> [Work instruction]: Write the entries out again exactly as they stand, but without the pictures.

> [Data]:

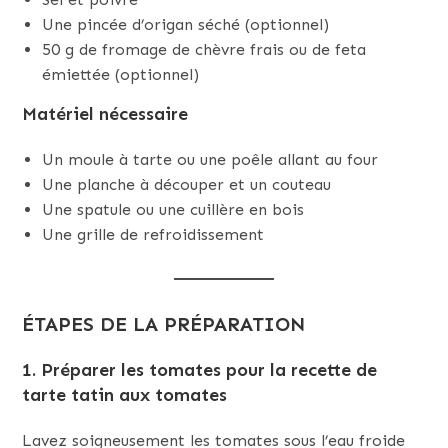
Une pincée d’origan séché (optionnel)
50 g de fromage de chèvre frais ou de feta
émiettée (optionnel)
Matériel nécessaire
Un moule à tarte ou une poêle allant au four
Une planche à découper et un couteau
Une spatule ou une cuillère en bois
Une grille de refroidissement
ÉTAPES DE LA PRÉPARATION
1. Préparer les tomates pour la recette de
tarte tatin aux tomates
Lavez soigneusement les tomates sous l’eau froide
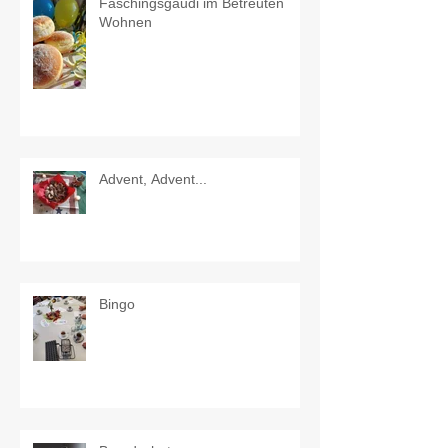
Faschingsgaudi im Betreuten
Wohnen
Advent, Advent...
Bingo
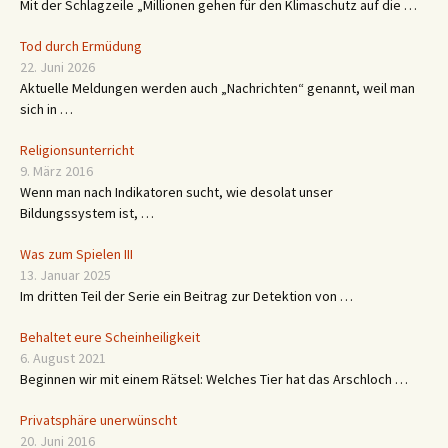
Mit der Schlagzeile „Millionen gehen für den Klimaschutz auf die …
Tod durch Ermüdung
22. Juni 2026
Aktuelle Meldungen werden auch „Nachrichten“ genannt, weil man
sich in …
Religionsunterricht
9. März 2016
Wenn man nach Indikatoren sucht, wie desolat unser
Bildungssystem ist, …
Was zum Spielen III
13. Januar 2025
Im dritten Teil der Serie ein Beitrag zur Detektion von …
Behaltet eure Scheinheiligkeit
6. August 2021
Beginnen wir mit einem Rätsel: Welches Tier hat das Arschloch …
Privatsphäre unerwünscht
20. Juni 2016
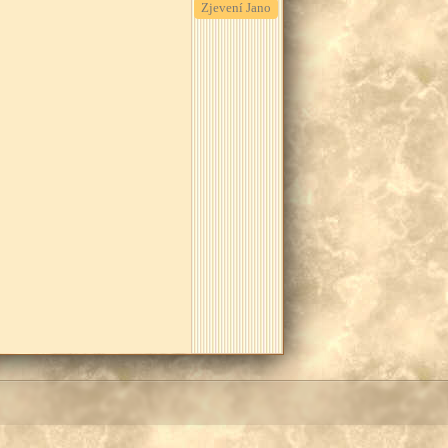
Zjevení Jano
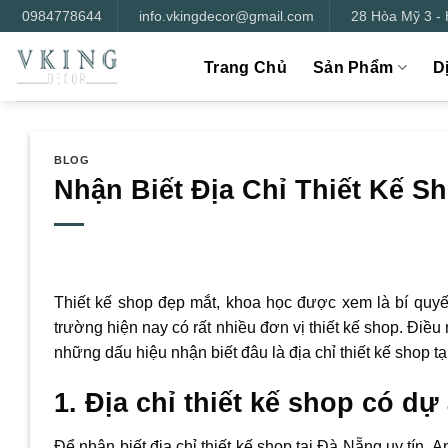
Bỏ
0984778644
info.vkingdecor@gmail.com
28 Hòa Mỹ 3 -
qua
nội
Trang Chủ
Sản Phẩm
D
dung
BLOG
Nhận Biết Địa Chỉ Thiết Kế S
Thiết kế shop đẹp mắt, khoa học được xem là bí quyế
trường hiện nay có rất nhiều đơn vị thiết kế shop. Đi
những dấu hiệu nhận biết đâu là địa chỉ thiết kế shop t
1. Địa chỉ thiết kế shop có d
Để nhận biết địa chỉ thiết kế shop tại Đà Nẵng uy tín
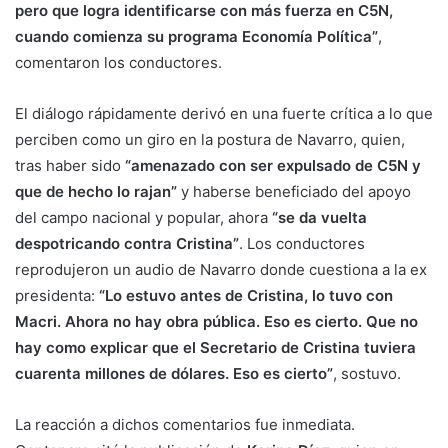
pero que logra identificarse con más fuerza en C5N,
cuando comienza su programa Economía Política”
,
comentaron los conductores.
El diálogo rápidamente derivó en una fuerte crítica a lo que
perciben como un giro en la postura de Navarro, quien,
tras haber sido
“amenazado con ser expulsado de C5N y
que de hecho lo rajan”
y haberse beneficiado del apoyo
del campo nacional y popular, ahora
“se da vuelta
despotricando contra Cristina”
. Los conductores
reprodujeron un audio de Navarro donde cuestiona a la ex
presidenta:
“Lo estuvo antes de Cristina, lo tuvo con
Macri. Ahora no hay obra pública. Eso es cierto. Que no
hay como explicar que el Secretario de Cristina tuviera
cuarenta millones de dólares. Eso es cierto”
, sostuvo.
La reacción a dichos comentarios fue inmediata.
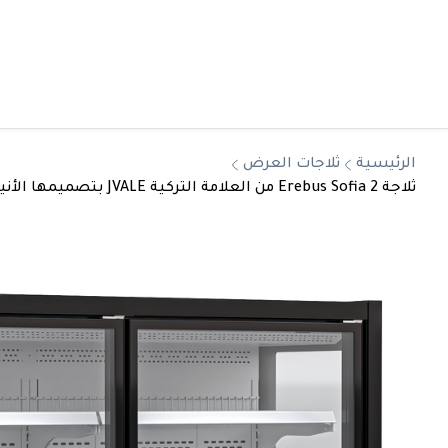
الرئيسية
ثلاجات العرض
ثلاجة Erebus Sofia 2 من العلامة التركية JVALE بتصميمها الأنيق وكفاءتها العالية في العرض والتبريد، لتكون الحل المثالي لعرض المنتجات المبردة في المساحات التجارية الحديثة.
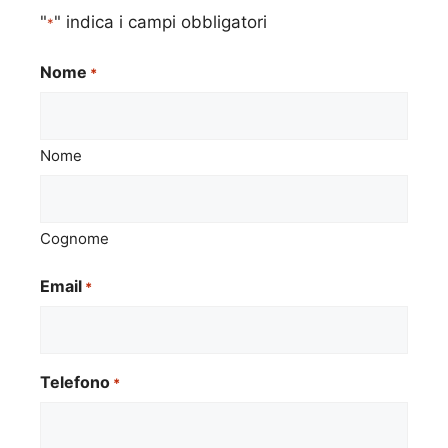
"
" indica i campi obbligatori
*
Nome
*
Nome
Cognome
Email
*
Telefono
*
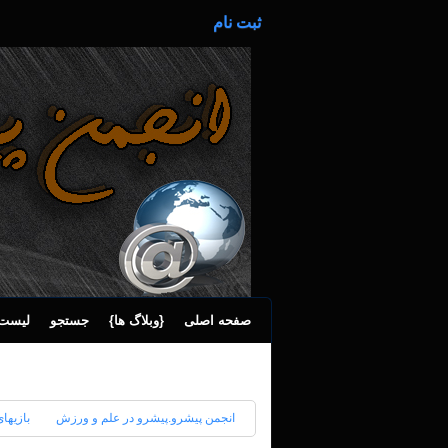
ثبت نام
صفحه اصلی
{وبلاگ ها}
جستجو
لیست 
انجمن پیشرو.پیشرو در علم و ورزش
بازیها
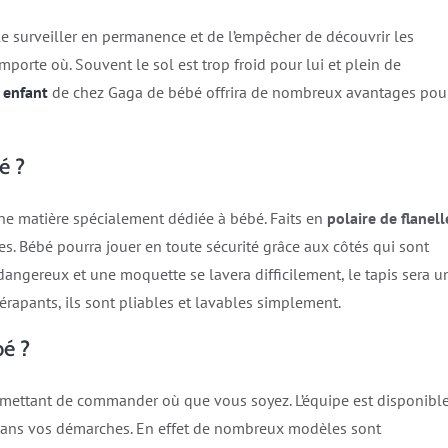
 le surveiller en permanence et de l’empêcher de découvrir les
mporte où. Souvent le sol est trop froid pour lui et plein de
 enfant
de chez Gaga de bébé offrira de nombreux avantages pou
é ?
ne matière spécialement dédiée à bébé. Faits en
polaire de flanell
es. Bébé pourra jouer en toute sécurité grâce aux côtés qui sont
 dangereux et une moquette se lavera difficilement, le tapis sera u
érapants, ils sont pliables et lavables simplement.
é ?
rmettant de commander où que vous soyez. L’équipe est disponibl
r dans vos démarches. En effet de nombreux modèles sont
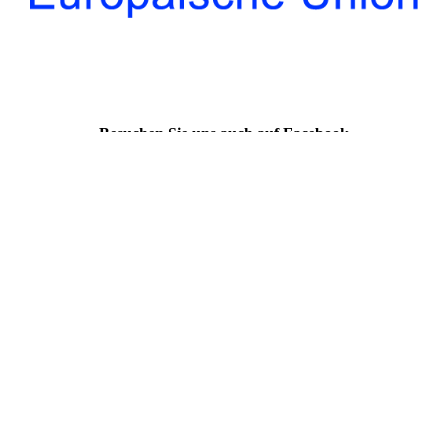
Besuchen Sie uns auch auf Facebook
Gutscheine
erhältlich über
^ Kontaktformular
^ Stadtgutschein Reichenbach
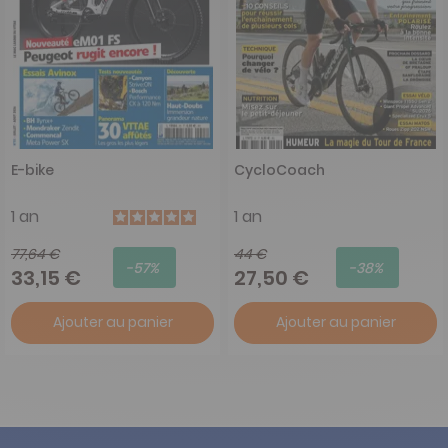
E-bike
CycloCoach
1 an
1 an
77,64 €
44 €
-57%
-38%
33,15 €
27,50 €
Ajouter au panier
Ajouter au panier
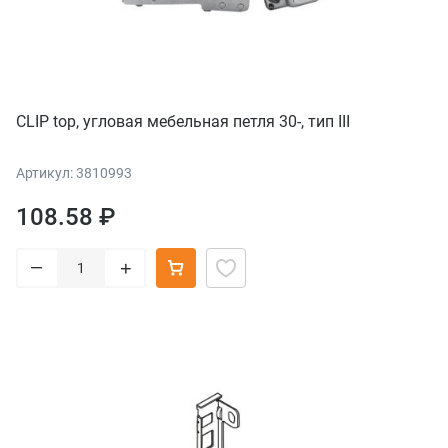
CLIP top, угловая мебельная петля 30-, тип III
Артикул: 3810993
108.58 ₽
–
+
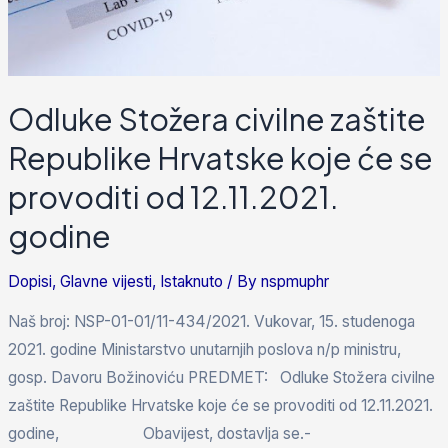
Odluke Stožera civilne zaštite
Republike Hrvatske koje će se
provoditi od 12.11.2021.
godine
Dopisi
,
Glavne vijesti
,
Istaknuto
/ By
nspmuphr
Naš broj: NSP-01-01/11-434/2021. Vukovar, 15. studenoga
2021. godine Ministarstvo unutarnjih poslova n/p ministru,
gosp. Davoru Božinoviću PREDMET: Odluke Stožera civilne
zaštite Republike Hrvatske koje će se provoditi od 12.11.2021.
godine, Obavijest, dostavlja se.-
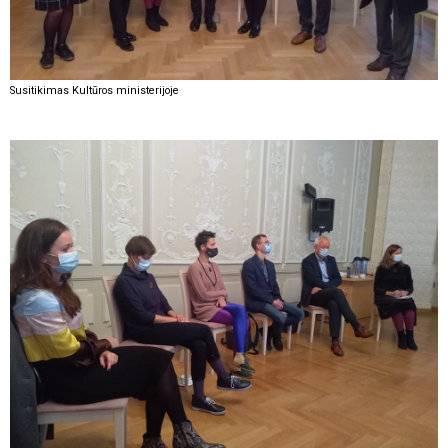
Susitikimas Kultūros ministerijoje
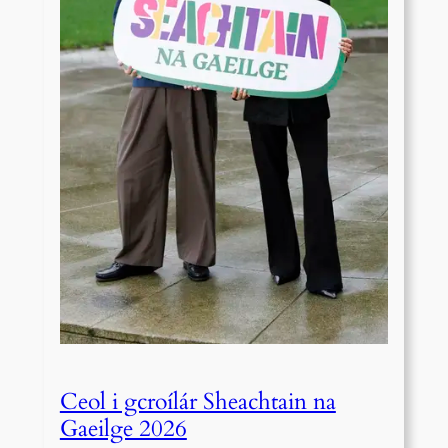
Ceol i gcroílár Sheachtain na
Gaeilge 2026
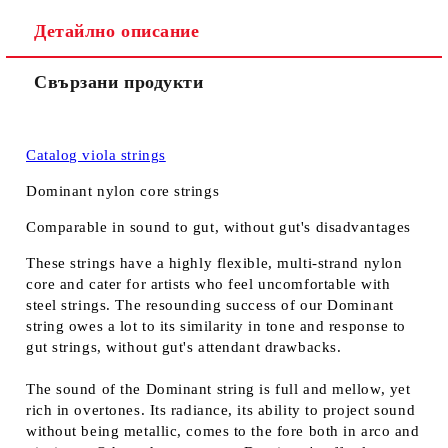
Детайлно описание
Свързани продукти
Catalog viola strings
Dominant nylon core strings
Comparable in sound to gut, without gut's disadvantages
These strings have a highly flexible, multi-strand nylon
core and cater for artists who feel uncomfortable with
steel strings. The resounding success of our Dominant
string owes a lot to its similarity in tone and response to
gut strings, without gut's attendant drawbacks.
The sound of the Dominant string is full and mellow, yet
rich in overtones. Its radiance, its ability to project sound
without being metallic, comes to the fore both in arco and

> [Solution]:
Une pincée d’origan séché (optionnel)
50 g de fromage de chèvre frais ou de feta
émiettée (optionnel)
Matériel nécessaire
Un moule à tarte ou une poêle allant au four
Une planche à découper et un couteau
Une spatule ou une cuillère en bois
Une grille de refroidissement
ÉTAPES DE LA PRÉPARATION
1. Préparer les tomates pour la recette de
tarte tatin aux tomates
Lavez soigneusement les tomates sous l’eau froide
Faschingsgaudi im Betreuten
Wohnen
Advent, Advent...
Bingo
Mit der Schlagzeile „Millionen gehen für den Klimaschutz auf die …
Tod durch Ermüdung
22. Juni 2026
Aktuelle Meldungen werden auch „Nachrichten“ genannt, weil man
sich in …
Religionsunterricht
9. März 2016
Wenn man nach Indikatoren sucht, wie desolat unser
Bildungssystem ist, …
Was zum Spielen III
13. Januar 2025
Im dritten Teil der Serie ein Beitrag zur Detektion von …
Behaltet eure Scheinheiligkeit
6. August 2021
Beginnen wir mit einem Rätsel: Welches Tier hat das Arschloch …
Privatsphäre unerwünscht
20. Juni 2016
Zjevení Jano
Bỏ
0984778644
info.vkingdecor@gmail.com
28 Hòa Mỹ 3 -
qua
nội
Trang Chủ
Sản Phẩm
D
dung
BLOG
Nhận Biết Địa Chỉ Thiết Kế S
Thiết kế shop đẹp mắt, khoa học được xem là bí quyế
trường hiện nay có rất nhiều đơn vị thiết kế shop. Đi
những dấu hiệu nhận biết đâu là địa chỉ thiết kế shop t
1. Địa chỉ thiết kế shop có d
Để nhận biết địa chỉ thiết kế shop tại Đà Nẵng uy tín
pero que logra identificarse con más fuerza en C5N,
cuando comienza su programa Economía Política”
,
comentaron los conductores.
El diálogo rápidamente derivó en una fuerte crítica a lo que
perciben como un giro en la postura de Navarro, quien,
tras haber sido
“amenazado con ser expulsado de C5N y
que de hecho lo rajan”
y haberse beneficiado del apoyo
del campo nacional y popular, ahora
“se da vuelta
despotricando contra Cristina”
. Los conductores
reprodujeron un audio de Navarro donde cuestiona a la ex
presidenta:
“Lo estuvo antes de Cristina, lo tuvo con
Macri. Ahora no hay obra pública. Eso es cierto. Que no
hay como explicar que el Secretario de Cristina tuviera
cuarenta millones de dólares. Eso es cierto”
, sostuvo.
La reacción a dichos comentarios fue inmediata.
الرئيسية
ثلاجات العرض
ثلاجة Erebus Sofia 2 من العلامة التركية JVALE بتصميمها الأنيق وكفاءتها العالية في العرض والتبريد، لتكون الحل المثالي لعرض المنتجات المبردة في المساحات التجارية الحديثة.
"
" indica i campi obbligatori
*
Nome
*
Nome
Cognome
Email
*
Telefono
*
ثبت نام
صفحه اصلی
{وبلاگ ها}
جستجو
لیست 
انجمن پیشرو.پیشرو در علم و ورزش
بازیها
 le surveiller en permanence et de l’empêcher de découvrir les
mporte où. Souvent le sol est trop froid pour lui et plein de
 enfant
de chez Gaga de bébé offrira de nombreux avantages pou
é ?
ne matière spécialement dédiée à bébé. Faits en
polaire de flanell
es. Bébé pourra jouer en toute sécurité grâce aux côtés qui sont
 dangereux et une moquette se lavera difficilement, le tapis sera u
érapants, ils sont pliables et lavables simplement.
é ?
rmettant de commander où que vous soyez. L’équipe est disponibl
r dans vos démarches. En effet de nombreux modèles sont
Besuchen Sie uns auch auf Facebook
Gutscheine
erhältlich über
^ Kontaktformular
^ Stadtgutschein Reichenbach
E-bike
CycloCoach
1 an
1 an
77,64 €
44 €
-57%
-38%
33,15 €
27,50 €
Ajouter au panier
Ajouter au panier
CLIP top, угловая мебельная петля 30-, тип III
Артикул: 3810993
108.58 ₽
–
+
Odluke Stožera civilne zaštite
Republike Hrvatske koje će se
provoditi od 12.11.2021.
godine
Dopisi
,
Glavne vijesti
,
Istaknuto
/ By
nspmuphr
Naš broj: NSP-01-01/11-434/2021. Vukovar, 15. studenoga
2021. godine Ministarstvo unutarnjih poslova n/p ministru,
gosp. Davoru Božinoviću PREDMET: Odluke Stožera civilne
zaštite Republike Hrvatske koje će se provoditi od 12.11.2021.
godine, Obavijest, dostavlja se.-
Susitikimas Kultūros ministerijoje
Ceol i gcroílár Sheachtain na
Gaeilge 2026
Детайлно описание
Свързани продукти
Catalog viola strings
Dominant nylon core strings
Comparable in sound to gut, without gut's disadvantages
These strings have a highly flexible, multi-strand nylon
core and cater for artists who feel uncomfortable with
steel strings. The resounding success of our Dominant
string owes a lot to its similarity in tone and response to
gut strings, without gut's attendant drawbacks.
The sound of the Dominant string is full and mellow, yet
rich in overtones. Its radiance, its ability to project sound
without being metallic, comes to the fore both in arco and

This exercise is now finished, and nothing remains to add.